Here is a list of well-known Russian words and their original meanings and later connotations, if any. Below that you’ll find another set, that one consisting of words known to few, if any, speakers of English who are not bilingual in Russian or familiar with Russian culture. The latter list is ripe for exploitation in English. (Try referring, for example, to an elite cohort as the nomenklatura or to a petty bureaucrat as a namestnik.)

Either list can be mined for analogous meanings.
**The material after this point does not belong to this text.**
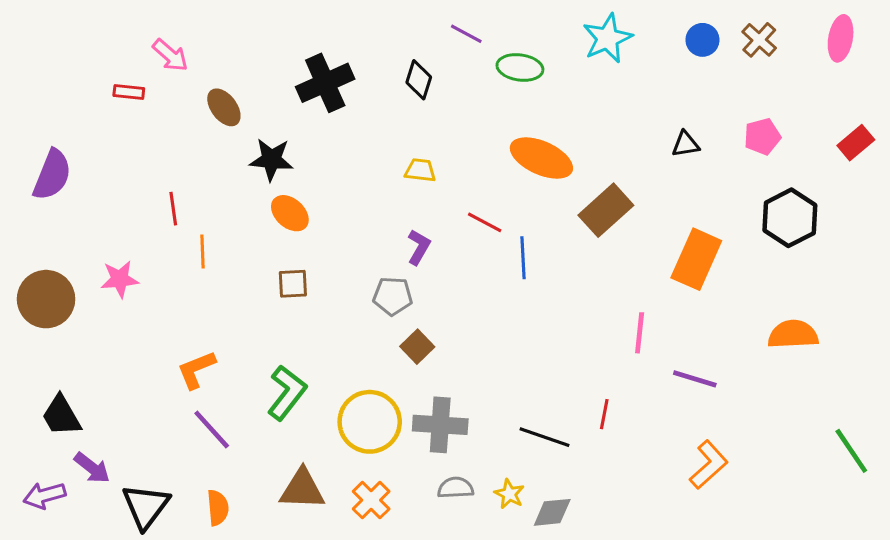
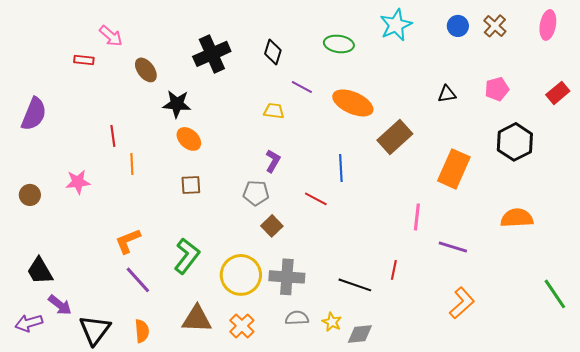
purple line: (466, 34) -> (302, 87), moved
red line: (485, 222) -> (316, 199), moved
brown circle: (46, 299) -> (30, 195), size x0.6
Some require no annotation, while others should be introduced carefully in context or even glossed; which approach to take depends on the content and its audience.

Familiar Russian Words (Absorbed into English)

1. Agitprop: artistic political propaganda, from a truncated form of the Russian forms of the words agitation and propaganda
2. Apparatchik: a Communist Party member and/or functionary, from the Russian form of the word apparatus
3. Babushka: in Russian, “old woman”; in English, a type of scarf commonly worn by babushkas
4. Beluga: a type of whale or sturgeon
5. Bolshevik: a revolutionary or radical, from name of the majority Communist faction in Tsarist Russia, ultimately from the Russian word for “majority”
6. Commissar: an official
7. Cossack: a Russian ethnic group associated in popular culture with military prowess and a nomadic society; the name, like the ethnic appellation Kazakh, derives from the Turkish word for “nomad”
8. Dacha: a country house
9. Duma: a legislative body
10. Glasnost: a policy of political openness and transparency, from the Russian word for “publicity”
11. Gulag: originally an acronym for a Soviet-era system of forced-labor camps; it now can refer to any repressive or coercive environment or situation
12. Intelligentsia: the intellectual elite of a society, from the English word intelligent
13. Kopeck: a Russian coin
14. Mammoth: a prehistoric mammal, and, by extension, a synonym for massive
15. Menshevik: the name of the minority Communist faction in Tsarist Russia, originally in power briefly after the Russian Revolution but defeated by the Bolsheviks
16. Perestroika: the Soviet-era system of reform, from the Russian word for “restructuring”
17. Pogrom: originally, violent persecution of Jews in Russia; now, any officially sanctioned attack on a particular group
18. Politburo: the Soviet-era primary source of government policy decisions, a truncation of the Russian forms of the words political and bureau
19. Ruble: the basic unit of Russian currency
20. Sable: a mammal related to the weasel whose sleek black coat was long prized as a clothing material, and, by extension, a synonym for black
21. Samizdat: prohibited literature produced clandestinely
22. Samovar: an urn for heating tea
23. Sputnik: a traveling companion; also, the name given to a series of Soviet-era satellites, the first objects launched into space
24. Taiga: the far northern coniferous forests of both Asia and North America, from a Turkish or Mongolian word
25. Troika: a carriage or sleigh pulled by three horses, or a triumvirate (a ruling or administrative trio)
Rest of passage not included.